Assigned task
Look through the data below and show every line that includes "will".

The input
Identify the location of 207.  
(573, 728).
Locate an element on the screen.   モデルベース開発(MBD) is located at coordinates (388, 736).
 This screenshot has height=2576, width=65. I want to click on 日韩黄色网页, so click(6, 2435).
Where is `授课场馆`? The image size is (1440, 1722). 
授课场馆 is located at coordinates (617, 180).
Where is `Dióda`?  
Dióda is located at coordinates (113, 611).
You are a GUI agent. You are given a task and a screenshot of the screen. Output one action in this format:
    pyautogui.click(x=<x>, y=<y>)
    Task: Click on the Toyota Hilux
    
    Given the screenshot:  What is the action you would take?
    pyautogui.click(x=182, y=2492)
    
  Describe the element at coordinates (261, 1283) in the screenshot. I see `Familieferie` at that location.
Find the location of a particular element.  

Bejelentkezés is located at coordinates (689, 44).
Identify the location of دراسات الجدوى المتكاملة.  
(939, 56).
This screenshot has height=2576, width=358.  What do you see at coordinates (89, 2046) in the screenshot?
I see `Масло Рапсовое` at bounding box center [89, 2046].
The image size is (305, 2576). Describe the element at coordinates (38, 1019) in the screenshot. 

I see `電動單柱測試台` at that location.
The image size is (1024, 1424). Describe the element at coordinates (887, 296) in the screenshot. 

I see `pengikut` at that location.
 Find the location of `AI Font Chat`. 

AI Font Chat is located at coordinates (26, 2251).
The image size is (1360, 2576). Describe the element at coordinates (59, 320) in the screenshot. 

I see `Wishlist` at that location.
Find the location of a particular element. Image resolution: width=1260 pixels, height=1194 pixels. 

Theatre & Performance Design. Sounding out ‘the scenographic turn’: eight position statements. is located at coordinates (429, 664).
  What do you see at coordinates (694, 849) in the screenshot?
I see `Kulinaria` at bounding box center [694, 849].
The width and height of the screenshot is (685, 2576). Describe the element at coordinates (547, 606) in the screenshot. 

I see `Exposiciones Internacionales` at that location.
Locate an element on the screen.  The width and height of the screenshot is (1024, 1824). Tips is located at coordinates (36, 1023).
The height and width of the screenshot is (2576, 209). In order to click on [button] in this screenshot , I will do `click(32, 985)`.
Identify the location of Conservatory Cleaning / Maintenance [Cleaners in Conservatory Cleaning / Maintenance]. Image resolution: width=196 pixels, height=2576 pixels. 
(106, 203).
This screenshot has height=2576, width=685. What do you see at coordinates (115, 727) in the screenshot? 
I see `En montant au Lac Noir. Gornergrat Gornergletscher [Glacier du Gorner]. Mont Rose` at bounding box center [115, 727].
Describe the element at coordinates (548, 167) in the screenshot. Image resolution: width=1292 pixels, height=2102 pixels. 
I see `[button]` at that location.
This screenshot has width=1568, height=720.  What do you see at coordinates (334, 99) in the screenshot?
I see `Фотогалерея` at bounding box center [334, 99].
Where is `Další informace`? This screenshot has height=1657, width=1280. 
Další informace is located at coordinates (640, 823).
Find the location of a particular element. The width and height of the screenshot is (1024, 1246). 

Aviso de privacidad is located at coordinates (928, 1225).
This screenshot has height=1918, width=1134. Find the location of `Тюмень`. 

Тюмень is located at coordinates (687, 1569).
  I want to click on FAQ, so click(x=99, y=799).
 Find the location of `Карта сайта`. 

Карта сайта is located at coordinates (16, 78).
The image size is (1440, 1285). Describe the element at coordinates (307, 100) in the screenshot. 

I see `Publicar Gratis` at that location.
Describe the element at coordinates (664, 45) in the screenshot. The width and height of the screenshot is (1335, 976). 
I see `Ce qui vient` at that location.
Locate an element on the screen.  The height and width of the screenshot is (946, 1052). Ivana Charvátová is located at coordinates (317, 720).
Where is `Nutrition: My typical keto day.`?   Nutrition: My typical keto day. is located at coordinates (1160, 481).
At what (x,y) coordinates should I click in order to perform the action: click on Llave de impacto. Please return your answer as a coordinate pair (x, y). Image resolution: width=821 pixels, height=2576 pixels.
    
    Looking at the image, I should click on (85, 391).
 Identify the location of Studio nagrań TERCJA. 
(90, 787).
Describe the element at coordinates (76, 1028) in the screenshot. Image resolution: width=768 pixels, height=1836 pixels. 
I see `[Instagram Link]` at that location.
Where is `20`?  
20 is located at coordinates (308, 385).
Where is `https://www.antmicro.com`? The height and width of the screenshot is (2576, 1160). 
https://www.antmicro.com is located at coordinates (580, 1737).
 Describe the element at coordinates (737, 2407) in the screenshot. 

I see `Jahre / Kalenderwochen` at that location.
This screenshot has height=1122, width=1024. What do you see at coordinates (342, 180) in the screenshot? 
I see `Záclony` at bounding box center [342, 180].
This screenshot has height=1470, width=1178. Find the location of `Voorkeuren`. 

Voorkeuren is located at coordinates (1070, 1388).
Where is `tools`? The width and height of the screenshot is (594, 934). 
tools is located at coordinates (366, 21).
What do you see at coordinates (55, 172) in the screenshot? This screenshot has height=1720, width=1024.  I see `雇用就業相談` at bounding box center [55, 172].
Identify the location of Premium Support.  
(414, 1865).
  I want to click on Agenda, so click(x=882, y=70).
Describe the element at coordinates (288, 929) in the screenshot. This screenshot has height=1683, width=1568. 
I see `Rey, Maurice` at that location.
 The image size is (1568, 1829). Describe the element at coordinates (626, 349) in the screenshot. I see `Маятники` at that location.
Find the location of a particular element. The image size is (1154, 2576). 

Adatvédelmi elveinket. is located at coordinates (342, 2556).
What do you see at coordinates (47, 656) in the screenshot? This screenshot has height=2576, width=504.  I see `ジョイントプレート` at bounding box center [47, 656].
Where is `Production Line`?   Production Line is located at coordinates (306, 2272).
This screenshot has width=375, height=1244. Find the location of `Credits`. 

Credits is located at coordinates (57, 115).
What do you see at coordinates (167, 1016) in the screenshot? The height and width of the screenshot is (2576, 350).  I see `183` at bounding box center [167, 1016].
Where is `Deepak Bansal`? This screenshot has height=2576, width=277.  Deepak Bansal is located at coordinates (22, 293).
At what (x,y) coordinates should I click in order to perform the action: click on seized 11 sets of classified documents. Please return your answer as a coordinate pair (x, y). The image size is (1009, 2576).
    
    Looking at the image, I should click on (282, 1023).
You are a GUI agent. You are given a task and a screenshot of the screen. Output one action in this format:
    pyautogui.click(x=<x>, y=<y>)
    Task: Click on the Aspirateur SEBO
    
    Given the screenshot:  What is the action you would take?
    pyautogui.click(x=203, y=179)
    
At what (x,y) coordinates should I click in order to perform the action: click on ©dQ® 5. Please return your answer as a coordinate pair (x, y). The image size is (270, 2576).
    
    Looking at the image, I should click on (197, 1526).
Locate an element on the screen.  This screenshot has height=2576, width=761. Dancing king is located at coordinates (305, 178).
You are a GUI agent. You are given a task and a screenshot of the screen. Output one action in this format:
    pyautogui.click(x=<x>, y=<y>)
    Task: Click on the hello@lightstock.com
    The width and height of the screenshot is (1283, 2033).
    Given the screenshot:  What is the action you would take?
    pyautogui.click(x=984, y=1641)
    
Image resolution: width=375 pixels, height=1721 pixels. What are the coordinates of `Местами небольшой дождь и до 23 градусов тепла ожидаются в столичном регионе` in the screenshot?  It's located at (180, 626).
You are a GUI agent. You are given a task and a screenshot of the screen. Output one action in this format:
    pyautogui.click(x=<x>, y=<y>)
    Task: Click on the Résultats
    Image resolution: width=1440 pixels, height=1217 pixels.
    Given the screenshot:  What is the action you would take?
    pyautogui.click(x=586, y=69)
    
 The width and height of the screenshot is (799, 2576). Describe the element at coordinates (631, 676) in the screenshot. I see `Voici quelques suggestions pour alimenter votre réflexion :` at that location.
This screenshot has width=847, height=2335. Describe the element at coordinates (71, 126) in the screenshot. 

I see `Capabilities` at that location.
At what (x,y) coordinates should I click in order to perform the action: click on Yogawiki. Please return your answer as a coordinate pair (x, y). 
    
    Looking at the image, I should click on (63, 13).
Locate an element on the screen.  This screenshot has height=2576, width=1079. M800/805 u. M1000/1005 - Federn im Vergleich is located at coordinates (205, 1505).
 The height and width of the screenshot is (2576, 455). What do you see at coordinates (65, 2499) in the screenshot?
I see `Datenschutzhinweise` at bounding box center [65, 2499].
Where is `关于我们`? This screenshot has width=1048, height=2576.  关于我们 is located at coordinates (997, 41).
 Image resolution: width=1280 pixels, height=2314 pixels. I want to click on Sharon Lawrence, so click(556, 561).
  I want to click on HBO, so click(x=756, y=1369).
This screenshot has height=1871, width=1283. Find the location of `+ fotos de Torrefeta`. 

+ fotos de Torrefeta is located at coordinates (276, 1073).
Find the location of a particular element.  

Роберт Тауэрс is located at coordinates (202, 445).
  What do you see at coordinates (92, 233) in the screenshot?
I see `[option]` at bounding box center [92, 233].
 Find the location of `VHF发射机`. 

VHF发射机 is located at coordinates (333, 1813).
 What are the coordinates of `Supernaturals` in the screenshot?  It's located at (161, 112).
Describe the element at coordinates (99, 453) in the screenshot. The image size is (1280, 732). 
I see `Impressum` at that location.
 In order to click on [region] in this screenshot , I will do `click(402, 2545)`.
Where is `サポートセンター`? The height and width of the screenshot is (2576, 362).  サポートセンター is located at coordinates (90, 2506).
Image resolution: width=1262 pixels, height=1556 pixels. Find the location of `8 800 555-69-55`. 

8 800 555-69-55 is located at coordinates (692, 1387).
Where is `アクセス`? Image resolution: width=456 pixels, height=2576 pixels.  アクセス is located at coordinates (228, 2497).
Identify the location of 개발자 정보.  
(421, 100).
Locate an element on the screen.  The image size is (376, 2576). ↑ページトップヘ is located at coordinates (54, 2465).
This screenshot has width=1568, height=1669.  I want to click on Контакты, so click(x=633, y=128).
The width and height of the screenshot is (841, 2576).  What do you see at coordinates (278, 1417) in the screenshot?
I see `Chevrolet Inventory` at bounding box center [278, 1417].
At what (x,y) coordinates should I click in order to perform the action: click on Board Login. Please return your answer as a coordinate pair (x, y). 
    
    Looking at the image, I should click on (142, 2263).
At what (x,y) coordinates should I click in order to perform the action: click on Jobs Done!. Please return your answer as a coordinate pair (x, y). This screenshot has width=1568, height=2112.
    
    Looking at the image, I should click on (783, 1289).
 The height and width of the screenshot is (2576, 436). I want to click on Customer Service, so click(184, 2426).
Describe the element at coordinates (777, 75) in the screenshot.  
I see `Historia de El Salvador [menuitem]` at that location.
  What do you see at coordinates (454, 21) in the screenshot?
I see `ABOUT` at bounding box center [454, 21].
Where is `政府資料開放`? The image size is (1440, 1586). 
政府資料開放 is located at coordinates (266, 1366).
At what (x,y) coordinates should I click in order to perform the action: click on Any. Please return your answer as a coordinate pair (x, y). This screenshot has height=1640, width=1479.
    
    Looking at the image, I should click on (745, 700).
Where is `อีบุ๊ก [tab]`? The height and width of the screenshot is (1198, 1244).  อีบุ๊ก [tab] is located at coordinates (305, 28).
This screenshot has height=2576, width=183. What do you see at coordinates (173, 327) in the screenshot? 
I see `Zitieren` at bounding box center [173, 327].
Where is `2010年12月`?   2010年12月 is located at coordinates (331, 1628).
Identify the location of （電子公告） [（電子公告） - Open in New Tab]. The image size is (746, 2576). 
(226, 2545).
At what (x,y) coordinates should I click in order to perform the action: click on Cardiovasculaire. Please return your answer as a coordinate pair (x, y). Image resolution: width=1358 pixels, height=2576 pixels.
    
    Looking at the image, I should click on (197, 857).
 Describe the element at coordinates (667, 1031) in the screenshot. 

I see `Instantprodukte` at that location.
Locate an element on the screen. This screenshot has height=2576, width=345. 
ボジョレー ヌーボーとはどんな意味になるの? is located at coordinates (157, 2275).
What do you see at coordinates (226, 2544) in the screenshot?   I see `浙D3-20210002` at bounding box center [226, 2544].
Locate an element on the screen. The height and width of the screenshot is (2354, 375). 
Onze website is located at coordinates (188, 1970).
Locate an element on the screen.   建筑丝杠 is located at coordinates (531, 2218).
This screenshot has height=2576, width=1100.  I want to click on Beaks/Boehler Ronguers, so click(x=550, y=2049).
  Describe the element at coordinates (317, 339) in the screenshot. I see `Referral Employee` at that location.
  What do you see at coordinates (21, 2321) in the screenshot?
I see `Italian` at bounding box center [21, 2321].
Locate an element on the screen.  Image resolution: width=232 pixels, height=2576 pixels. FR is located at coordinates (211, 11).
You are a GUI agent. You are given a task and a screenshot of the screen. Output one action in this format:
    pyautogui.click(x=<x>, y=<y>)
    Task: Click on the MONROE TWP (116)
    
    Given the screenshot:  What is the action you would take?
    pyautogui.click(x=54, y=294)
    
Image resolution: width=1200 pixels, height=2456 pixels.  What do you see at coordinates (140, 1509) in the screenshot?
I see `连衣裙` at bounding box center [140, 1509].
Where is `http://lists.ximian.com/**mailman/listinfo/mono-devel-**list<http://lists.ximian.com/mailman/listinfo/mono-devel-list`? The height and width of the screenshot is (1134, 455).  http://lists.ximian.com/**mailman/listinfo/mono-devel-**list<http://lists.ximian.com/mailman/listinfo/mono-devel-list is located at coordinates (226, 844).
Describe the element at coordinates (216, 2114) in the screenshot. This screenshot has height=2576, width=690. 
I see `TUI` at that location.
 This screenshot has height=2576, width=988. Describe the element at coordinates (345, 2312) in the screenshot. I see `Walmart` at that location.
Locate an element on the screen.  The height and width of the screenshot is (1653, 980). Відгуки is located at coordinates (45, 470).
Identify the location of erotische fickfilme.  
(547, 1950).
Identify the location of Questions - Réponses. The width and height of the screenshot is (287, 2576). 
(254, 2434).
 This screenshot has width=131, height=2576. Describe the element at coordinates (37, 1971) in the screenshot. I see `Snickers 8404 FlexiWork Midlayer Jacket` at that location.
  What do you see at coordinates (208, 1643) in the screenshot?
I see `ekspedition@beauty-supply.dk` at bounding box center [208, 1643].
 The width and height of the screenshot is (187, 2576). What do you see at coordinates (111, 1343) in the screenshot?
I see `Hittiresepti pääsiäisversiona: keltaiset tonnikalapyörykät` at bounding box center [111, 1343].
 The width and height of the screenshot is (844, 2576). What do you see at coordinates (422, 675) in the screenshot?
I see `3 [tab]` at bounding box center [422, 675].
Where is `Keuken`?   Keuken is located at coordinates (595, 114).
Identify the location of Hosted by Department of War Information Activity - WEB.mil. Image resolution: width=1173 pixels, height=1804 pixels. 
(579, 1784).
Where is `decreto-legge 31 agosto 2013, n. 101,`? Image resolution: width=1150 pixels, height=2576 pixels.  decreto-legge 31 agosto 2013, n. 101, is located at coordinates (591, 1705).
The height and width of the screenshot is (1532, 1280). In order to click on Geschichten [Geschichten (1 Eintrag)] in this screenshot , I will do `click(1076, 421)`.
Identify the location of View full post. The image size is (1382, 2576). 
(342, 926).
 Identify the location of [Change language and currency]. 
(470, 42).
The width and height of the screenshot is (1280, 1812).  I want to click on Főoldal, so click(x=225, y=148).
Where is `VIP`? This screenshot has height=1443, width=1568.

Expected answer
The height and width of the screenshot is (2576, 209). In order to click on [button] in this screenshot , I will do `click(32, 985)`.
 In order to click on [region] in this screenshot , I will do `click(402, 2545)`.
The height and width of the screenshot is (1532, 1280). In order to click on Geschichten [Geschichten (1 Eintrag)] in this screenshot , I will do `click(1076, 421)`.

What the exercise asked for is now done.